Low-Tech Collaboration Emerges as The Key to Protecting Complex Enterprise Infrastructure Environments

The complexity of today’s enterprise infrastructure environment has created demand for a great variety of dedicated point security solutions, triggering a disconcerting array of alarms and alerts that most organizations struggle to address with current access to talent and staff. While implementing effective strategies that harness automation and security technology remain critical, the most successful organizations tackle complex security challenges by involving different organizational disciplines in the risk-management problem statement.

These were among the conclusions of a CIO.com virtual roundtable that featured over a dozen enterprise technology executives from the financial services, manufacturing, healthcare, transportation, and logistics sectors.

When it comes to addressing enterprise technology complexity, organizations appear resigned to the fact that they must prepare their organization to protect and defend assets scattered across on-prem and a variety of cloud resources for the foreseeable future. That said, many of the participants pointed out the need to develop a common enterprise-wide “cloud-native” approach to managing and securing their heterogeneous environments. It represents the latest evidence of a break with the conventional wisdom of the recent past, in which technology modernization was closely — if not exclusively — correlated with cloud migration.

Several participants pointed out that if workloads are to remain on-premises, they cannot continue to exist in a “naked legacy state” indefinitely. These assets must either be: 1) “modernized” to platforms that enable secure integration across the enterprise-wide data and application fabric; or 2) cocooned and then connected to the rest of the “cloud-native” hybrid infrastructure with APIs and/or containerized microservices. 

Roundtable participants reported that the talent challenge and skills gap continues to challenge CISOs and CIOs alike. One way to address this issue is to broaden corporate participation in security initiatives by getting other corporate disciplines — finance, operations, IT, etc. — involved in the risk management process.

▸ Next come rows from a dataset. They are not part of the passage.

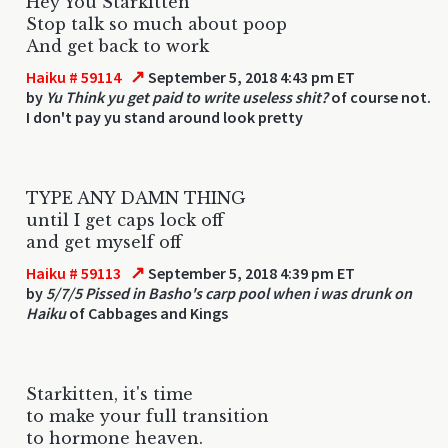
Hey You Starkitten
Stop talk so much about poop
And get back to work
↗
Haiku # 59114
September 5, 2018 4:43 pm ET
by
Yu Think yu get paid to write useless shit?
of course not.
I don't pay yu stand around look pretty
TYPE ANY DAMN THING
until I get caps lock off
and get myself off
↗
Haiku # 59113
September 5, 2018 4:39 pm ET
by
5/7/5 Pissed in Basho's carp pool when i was drunk on
Haiku
of Cabbages and Kings
Starkitten, it's time
to make your full transition
to hormone heaven.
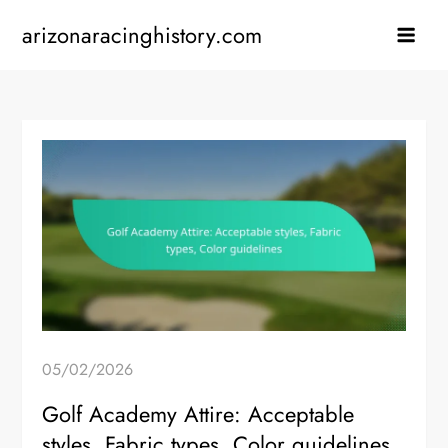
Skip
arizonaracinghistory.com
to
content
05/02/2026
Golf Academy Attire: Acceptable
styles, Fabric types, Color guidelines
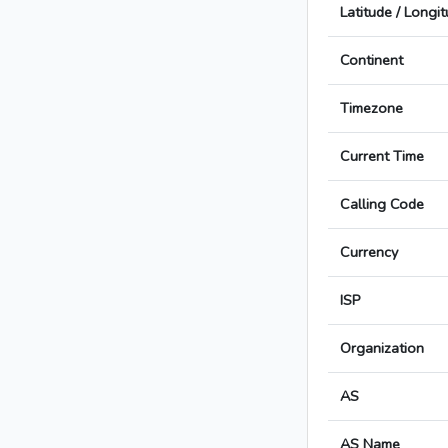
Latitude / Longi
Continent
Timezone
Current Time
Calling Code
Currency
ISP
Organization
AS
AS Name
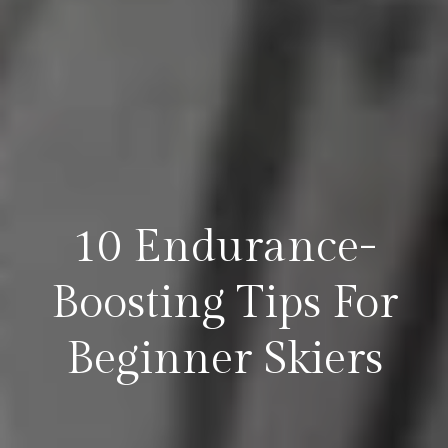
10 Endurance-
Boosting Tips For
Beginner Skiers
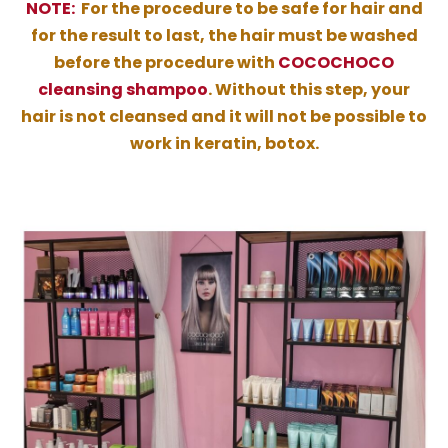
NOTE:
For the procedure to be safe for hair and
for the result to last, the hair must be washed
before the procedure with
COCOCHOCO
cleansing shampoo
. Without this step, your
hair is not cleansed and it will not be possible to
work in keratin, botox.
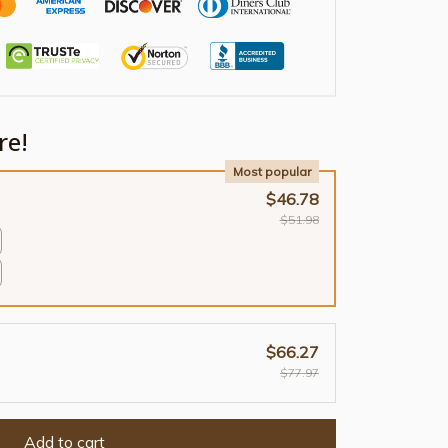
re!
Most popular
$46.78
$51.98
$66.27
$77.97
Add to cart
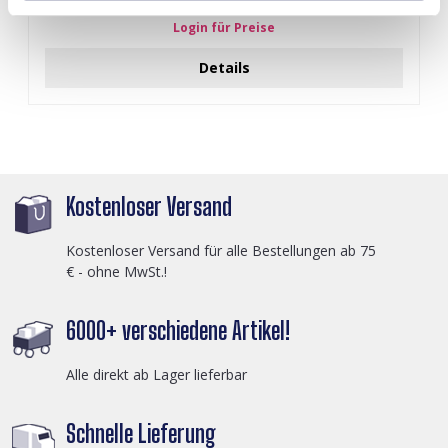
Login für Preise
Details
Kostenloser Versand
Kostenloser Versand für alle Bestellungen ab 75
€ - ohne MwSt.!
6000+ verschiedene Artikel!
Alle direkt ab Lager lieferbar
Schnelle Lieferung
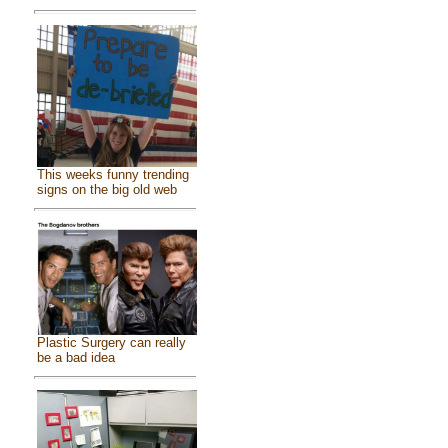
This weeks funny trending
signs on the big old web
Plastic Surgery can really
be a bad idea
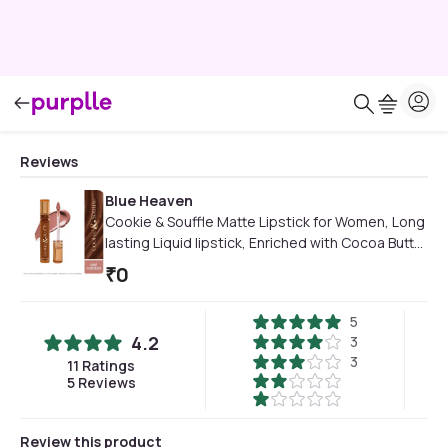
Reviews
Blue Heaven
Cookie & Souffle Matte Lipstick for Women, Long
lasting Liquid lipstick, Enriched with Cocoa Butter
& Rosehip Oil, Softening & Nourishing Lip color -
₹
0
Mint Chocolate, 3.2 ml
5
4.2
3
3
11
Ratings
5
Reviews
Review this product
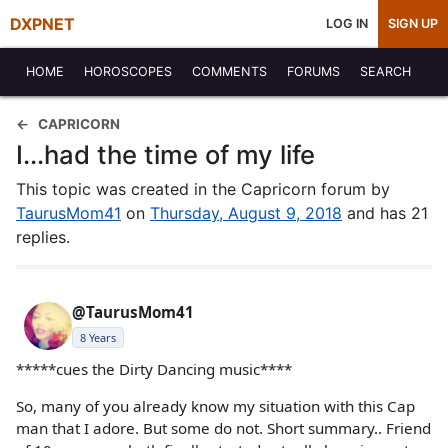
DXPNET
LOG IN
SIGN UP
HOME
HOROSCOPES
COMMENTS
FORUMS
SEARCH
CAPRICORN
I...had the time of my life
This topic was created in the Capricorn forum by
TaurusMom41
on
Thursday, August 9, 2018
and has 21
replies.
@TaurusMom41
8 Years
*****cues the Dirty Dancing music****
So, many of you already know my situation with this Cap
man that I adore. But some do not. Short summary.. Friend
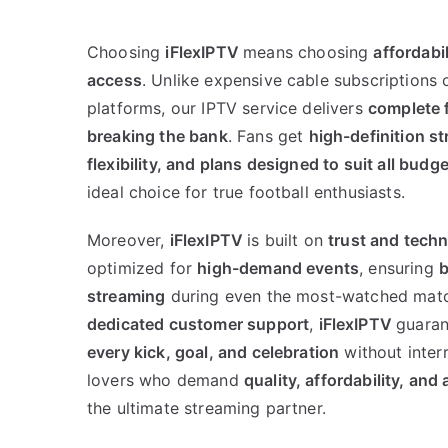
Choosing
iFlexIPTV
means choosing
affordabil
access
. Unlike expensive cable subscriptions 
platforms, our IPTV service delivers
complete 
breaking the bank
. Fans get
high-definition s
flexibility, and plans designed to suit all budg
ideal choice for true football enthusiasts.
Moreover,
iFlexIPTV
is built on
trust and tech
optimized for
high-demand events
, ensuring
b
streaming
during even the most-watched matc
dedicated customer support
,
iFlexIPTV
guaran
every kick, goal, and celebration
without interr
lovers who demand
quality, affordability, and 
the ultimate streaming partner.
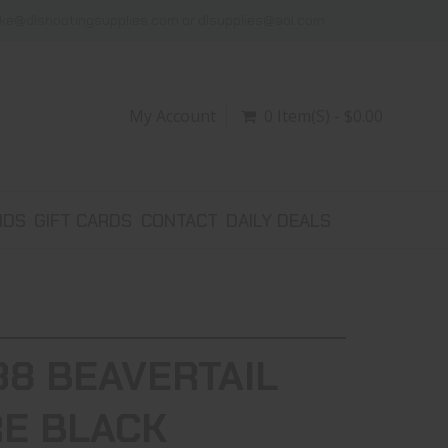
ike@dlshootingsupplies.com or dlsupplies@aol.com
My Account
0 Item(s) - $0.00
NDS
GIFT CARDS
CONTACT
DAILY DEALS
38 BEAVERTAIL
RE BLACK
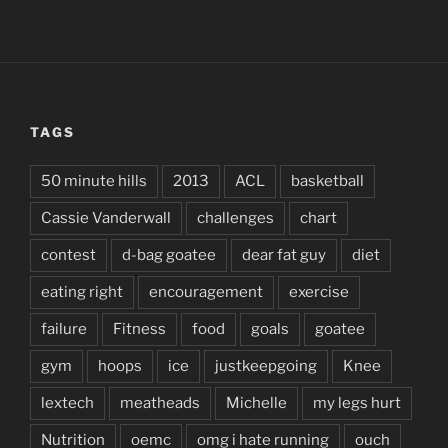
TAGS
50 minute hills
2013
ACL
basketball
Cassie Vanderwall
challenges
chart
contest
d-bag goatee
dear fat guy
diet
eating right
encouragement
exercise
failure
Fitness
food
goals
goatee
gym
hoops
ice
justkeepgoing
Knee
lextech
meatheads
Michelle
my legs hurt
Nutrition
oemc
omg i hate running
ouch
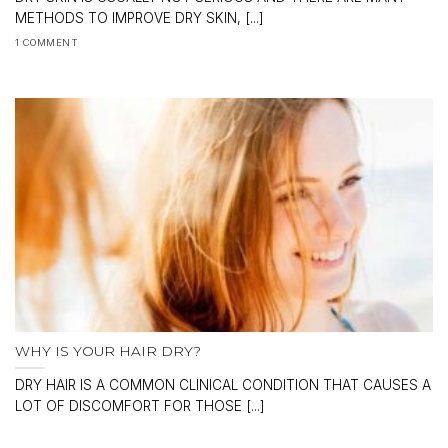
METHODS TO IMPROVE DRY SKIN, [...]
1 COMMENT
WHY IS YOUR HAIR DRY?
DRY HAIR IS A COMMON CLINICAL CONDITION THAT CAUSES A
LOT OF DISCOMFORT FOR THOSE [...]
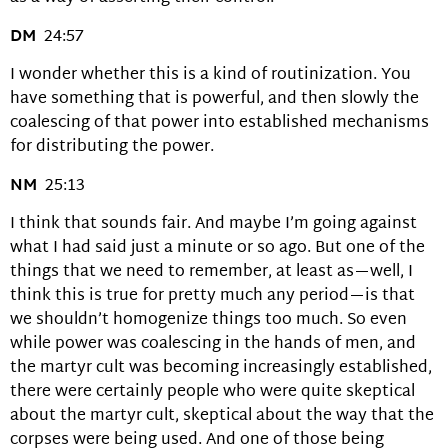
DM
24:57
I wonder whether this is a kind of routinization. You
have something that is powerful, and then slowly the
coalescing of that power into established mechanisms
for distributing the power.
NM
25:13
I think that sounds fair. And maybe I’m going against
what I had said just a minute or so ago. But one of the
things that we need to remember, at least as—well, I
think this is true for pretty much any period—is that
we shouldn’t homogenize things too much. So even
while power was coalescing in the hands of men, and
the martyr cult was becoming increasingly established,
there were certainly people who were quite skeptical
about the martyr cult, skeptical about the way that the
corpses were being used. And one of those being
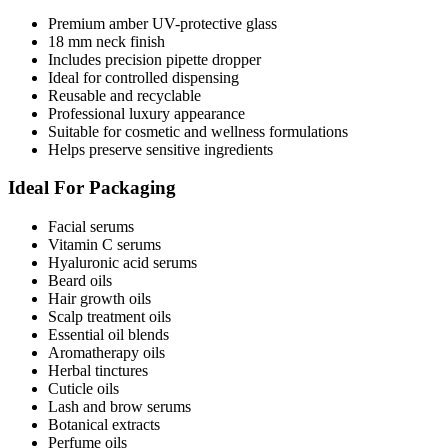
Premium amber UV-protective glass
18 mm neck finish
Includes precision pipette dropper
Ideal for controlled dispensing
Reusable and recyclable
Professional luxury appearance
Suitable for cosmetic and wellness formulations
Helps preserve sensitive ingredients
Ideal For Packaging
Facial serums
Vitamin C serums
Hyaluronic acid serums
Beard oils
Hair growth oils
Scalp treatment oils
Essential oil blends
Aromatherapy oils
Herbal tinctures
Cuticle oils
Lash and brow serums
Botanical extracts
Perfume oils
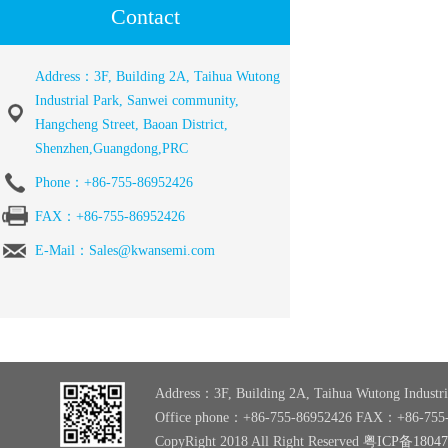
Contact
Address：3F, Building 2A, Taihua Wutong
Industrial Park, Sanwei community,
Hangcheng Street, Baoan District,
Shenzhen,Guangdong,PRC
Phone：+86-755-86952426
FAX：+86-755-86952426
E-Mail：Sales@kwansemi.com
Address：3F, Building 2A, Taihua Wutong Industri
Office phone：+86-755-86952426 FAX：+86-755
CopyRight 2018 All Right Reserved
粤ICP备1804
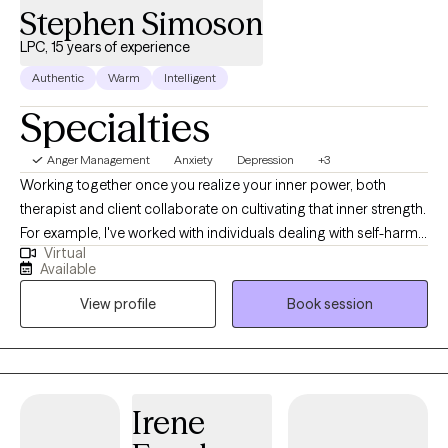
Stephen Simoson
LPC, 15 years of experience
Authentic
Warm
Intelligent
Specialties
Anger Management
Anxiety
Depression
+3
Working together once you realize your inner power, both
therapist and client collaborate on cultivating that inner strength.
For example, I've worked with individuals dealing with self-harm,
Virtual
formerly referred to as cutters/self-mutilation. Also, I worked with
Available
SI/HI, depression, anxiety, people with AH/VH/TH and paranoia,
View profile
Book session
addictions, relationship issues, trauma/abuse, grief, eating
disorders, sleep disorders, self-esteem, Bipolar, coping with life
changes, attachment issues, body image, developing healthy
boundaries. Counseling is a collaborative process, "Working
together for a better tomorrow."
Irene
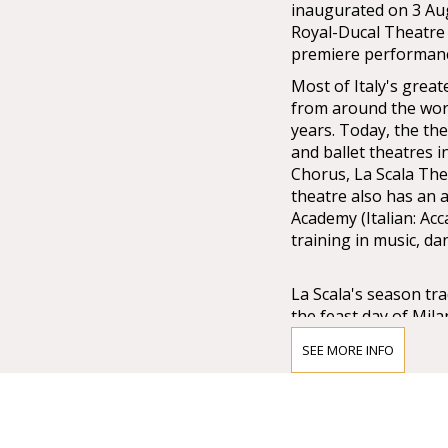
inaugurated on 3 Au
Royal-Ducal Theatre 
premiere performance
Most of Italy's great
from around the worl
years. Today, the the
and ballet theatres 
Chorus, La Scala The
theatre also has an 
Academy (Italian: Acc
training in music, d
La Scala's season tr
the feast day of Mil
midnight, and long o
SEE MORE INFO
The Museo Teatrale a
the theatre's foyer a
paintings, drafts, s
Scala's and opera his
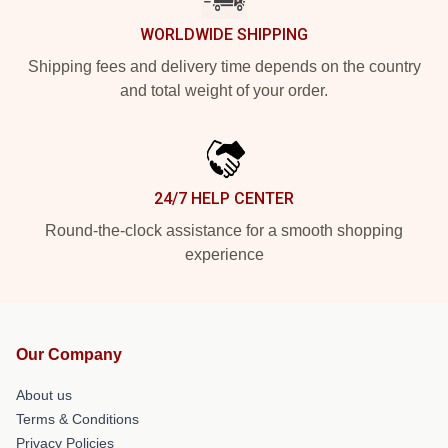
WORLDWIDE SHIPPING
Shipping fees and delivery time depends on the country
and total weight of your order.
24/7 HELP CENTER
Round-the-clock assistance for a smooth shopping
experience
Our Company
About us
Terms & Conditions
Privacy Policies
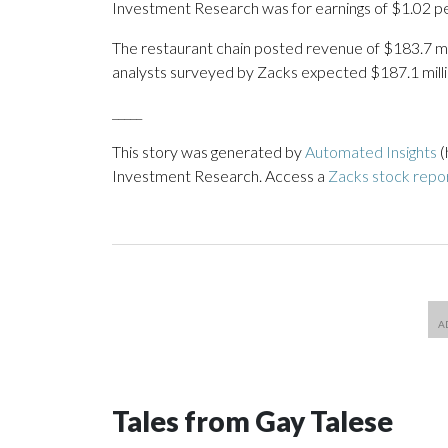
Investment Research was for earnings of $1.02 pe
The restaurant chain posted revenue of $183.7 milli
analysts surveyed by Zacks expected $187.1 milli
_____
This story was generated by
Automated Insights
(
Investment Research. Access a
Zacks stock rep
Tales from Gay Talese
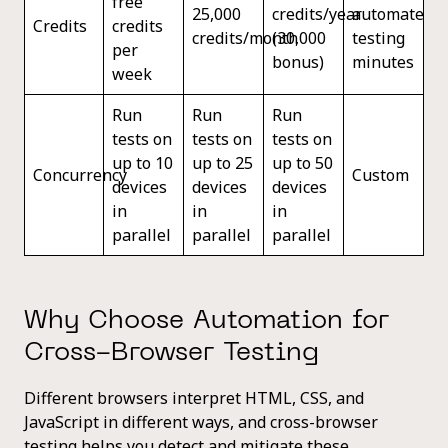
free
25,000
credits/year
automated
Credits
credits
credits/month
(30,000
testing
per
bonus)
minutes
week
Run
Run
Run
tests on
tests on
tests on
up to 10
up to 25
up to 50
Concurrency
Custom
devices
devices
devices
in
in
in
parallel
parallel
parallel
Why Choose Automation for
Cross-Browser Testing
Different browsers interpret HTML, CSS, and
JavaScript in different ways, and cross-browser
testing helps you detect and mitigate these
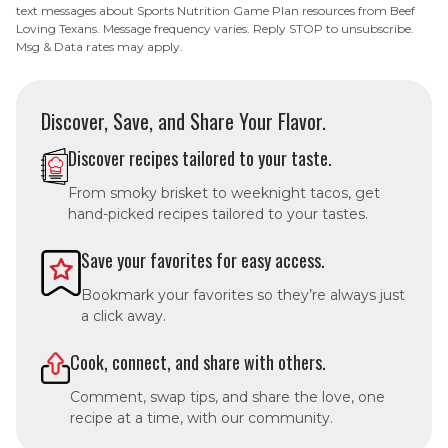
text messages about Sports Nutrition Game Plan resources from Beef
Loving Texans. Message frequency varies. Reply STOP to unsubscribe.
Msg & Data rates may apply.
Discover, Save, and Share Your Flavor.
Discover recipes tailored to your taste.
From smoky brisket to weeknight tacos, get
hand-picked recipes tailored to your tastes.
Save your favorites for easy access.
Bookmark your favorites so they’re always just
a click away.
Cook, connect, and share with others.
Comment, swap tips, and share the love, one
recipe at a time, with our community.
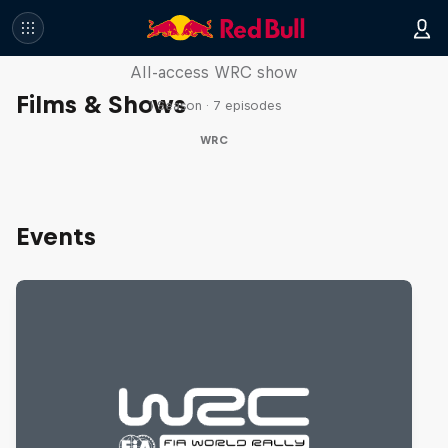
More Than Machine
All-access WRC show
Films & Shows
1 Season · 7 episodes
WRC
Events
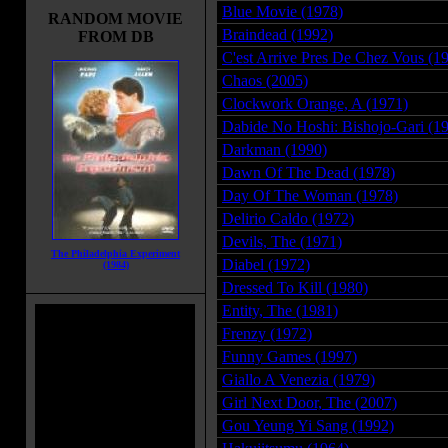
Blue Movie (1978)
RANDOM MOVIE
Braindead (1992)
FROM DB
C'est Arrive Pres De Chez Vous (1
Chaos (2005)
Clockwork Orange, A (1971)
Dabide No Hoshi: Bishojo-Gari (1
Darkman (1990)
Dawn Of The Dead (1978)
Day Of The Woman (1978)
Delirio Caldo (1972)
Devils, The (1971)
The Philadelphia Experiment
Diabel (1972)
(1984)
Dressed To Kill (1980)
Entity, The (1981)
Frenzy (1972)
Funny Games (1997)
Giallo A Venezia (1979)
Girl Next Door, The (2007)
Gou Yeung Yi Sang (1992)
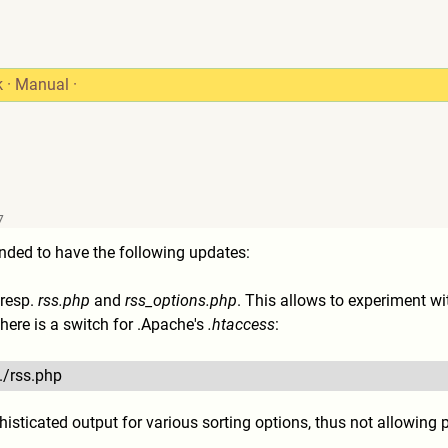
k
·
Manual
·
7
ded to have the following updates:
 resp.
rss.php
and
rss_options.php
. This allows to experiment wi
there is a switch for .Apache's
.htaccess
:
./rss.php
histicated output for various sorting options, thus not allowing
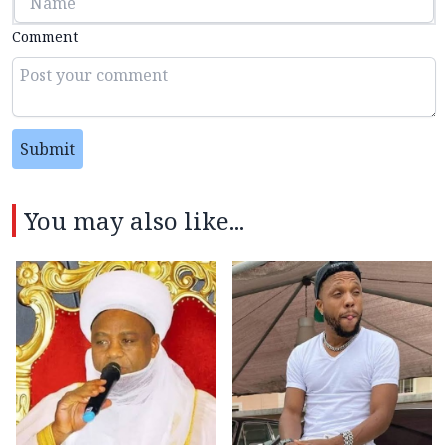
Comment
Submit
You may also like...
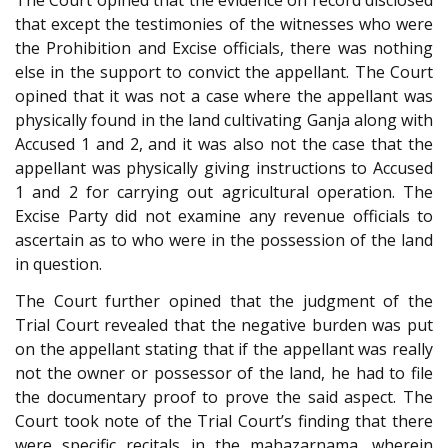
The Court opined that the evidence on record disclosed
that except the testimonies of the witnesses who were
the Prohibition and Excise officials, there was nothing
else in the support to convict the appellant. The Court
opined that it was not a case where the appellant was
physically found in the land cultivating Ganja along with
Accused 1 and 2, and it was also not the case that the
appellant was physically giving instructions to Accused
1 and 2 for carrying out agricultural operation. The
Excise Party did not examine any revenue officials to
ascertain as to who were in the possession of the land
in question.
The Court further opined that the judgment of the
Trial Court revealed that the negative burden was put
on the appellant stating that if the appellant was really
not the owner or possessor of the land, he had to file
the documentary proof to prove the said aspect. The
Court took note of the Trial Court’s finding that there
were specific recitals in the mahazarnama, wherein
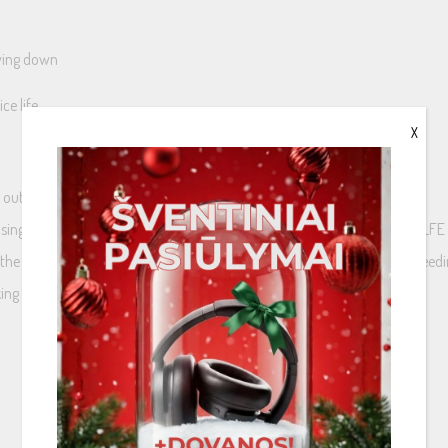
owing down
ce life
X
r output to two mono inputs
 single LFE channel output and an active sub-woofer without specific LFE 
es the output sound level from the sub-woofer becomes too low when feedi
g it possible to feed both channels with the same mono signal.
LFE (single) channel to double mono inputs.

This objective can be accomplished by inviting broader segments of the corporate community to security tabletop exercises. Several pointed out how well-attended sessions held regularly throughout the year can bring joint clarity to risk and security factors. These exercises help organizations hone their resilience strategies while providing a constructive basis for discussing priorities and defining what their minimal viable business (MVB) looks like.